Il team di ricercatori – guidato dall’egittologo Zahi Hawass, da Carsten Pusch, esperto di genetica dell’Università di Tubinga e da Albert Zink, paleontologo dell’Accademia Europea di Bolzano – ha sottoposto la mummia del faraone ad analisi genetico-molecolari, a indagini radiologiche e a TAC: è stata quest’ultima a rivelare che a Ramses III fu tagliata la gola quand’era ancora vivo.
(Sandro Vannini/Corbis)
“Solo grazie alla TAC si è potuta vedere la ferita alla gola, nascosta da una benda sul collo” del faraone, spiega l’archeologo egiziano Zahi Hawass.
Il regno di Ramses III fu caratterizzato da continui conflitti e da un declino interno, che potrebbero aver indebolito la posizione del faraone e creato le condizioni per una congiura.
La mummia di Ramses III fu rinvenuta, assieme a una cinquantina di altre mummie reali, nella tomba DB320 del nascondiglio di Deir el-Bahari, dove furono trasferite nel periodo del declino dell’Egitto per salvarle dai saccheggiatori.
(Bettmann/Corbis)
Grazie alle immagini della TAC, i ricercatori hanno scoperto un amuleto all’interno della ferita, che rappresenta l’occhio di Horus. “Il taglio alla gola e l’amuleto provano chiaramente che il faraone è stato assassinato”, spiega Zink. “L’amuleto fu collocato nella ferita dopo la sua morte per favorire una guarigione totale nell’aldilà”.
L’amuleto trovato nella gola del faraone Ramses III rappresentava il cosiddetto occhio di Horus, che nell’Antico Egitto era considerato un simbolo di regalità, di protezione e di rigenerazione del corpo.
Alcune prove individuate dai ricercatori supportano l’ipotesi della congiura dell’harem.
Tra queste, le analisi del Dna di un’altra mummia, conosciuta con il nome di “Unknow Man E”.
Gli studiosi hanno ipotizzato che questo corpo, appartenente a un uomo di 18-20 anni, possa essere quello di Pentawer, figlio di Ramses III che, presumibilmente, aveva ordito insieme alla madre la congiura allo scopo di salire al trono al posto del padre.
Il team di ricerca ha scoperto una corrispondenza del 50 per cento tra il materiale genetico del faraone e quello della mummia non identificata. “La mummia è quindi, con tutta probabilità, uno dei figli di Ramses III.
Per esserne certi al cento per cento, bisognerebbe sequenziare il genoma della madre”, spiega Carsten Pusch, esperto di genetica molecolare all’Università di Tubinga. Ma la mummia di Tij, concubina di Ramses III, non è mai stata ritrovata.
I ricercatori, conducendo dei test radiologici sulla mummia che potrebbe appartenere a Pentawer, hanno ipotizzato che si sia suicidato impiccandosi.
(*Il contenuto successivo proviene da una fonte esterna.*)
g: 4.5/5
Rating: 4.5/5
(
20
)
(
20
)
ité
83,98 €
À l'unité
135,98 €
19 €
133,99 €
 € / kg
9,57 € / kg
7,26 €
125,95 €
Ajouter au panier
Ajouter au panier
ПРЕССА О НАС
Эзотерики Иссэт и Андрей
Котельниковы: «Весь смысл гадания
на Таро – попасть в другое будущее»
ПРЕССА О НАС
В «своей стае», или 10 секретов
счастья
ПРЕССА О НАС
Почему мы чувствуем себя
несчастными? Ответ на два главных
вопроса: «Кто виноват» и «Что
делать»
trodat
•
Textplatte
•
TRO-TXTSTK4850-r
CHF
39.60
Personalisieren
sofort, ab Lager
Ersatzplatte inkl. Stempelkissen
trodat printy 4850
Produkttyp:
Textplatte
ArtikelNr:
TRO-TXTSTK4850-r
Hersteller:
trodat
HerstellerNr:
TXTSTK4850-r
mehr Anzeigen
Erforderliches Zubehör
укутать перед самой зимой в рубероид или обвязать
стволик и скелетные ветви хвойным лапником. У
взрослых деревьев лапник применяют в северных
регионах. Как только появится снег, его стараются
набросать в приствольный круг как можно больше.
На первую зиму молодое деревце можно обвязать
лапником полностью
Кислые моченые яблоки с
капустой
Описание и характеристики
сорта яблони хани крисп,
“A colpire la nostra attenzione è stato il fatto che il corpo fosse piuttosto gonfio. Inoltre, c’era una strana piegatura della pelle sul collo. Potrebbe essere il risultato di un suicidio per impiccagione. Inoltre, il corpo è rivestito solo con pelle di capra (elemento considerato impuro) e fu mummificato senza aver prima rimosso gli organi interni e il cervello”, spiegano gli scienziati.
Un modo di essere seppellito non adatto a un principe, che suggerisce che potrebbe essere stato lui uno dei promotori della rivolta dell’harem che, attraverso il suicidio, sperava di evitare una pena maggiore nell’aldilà.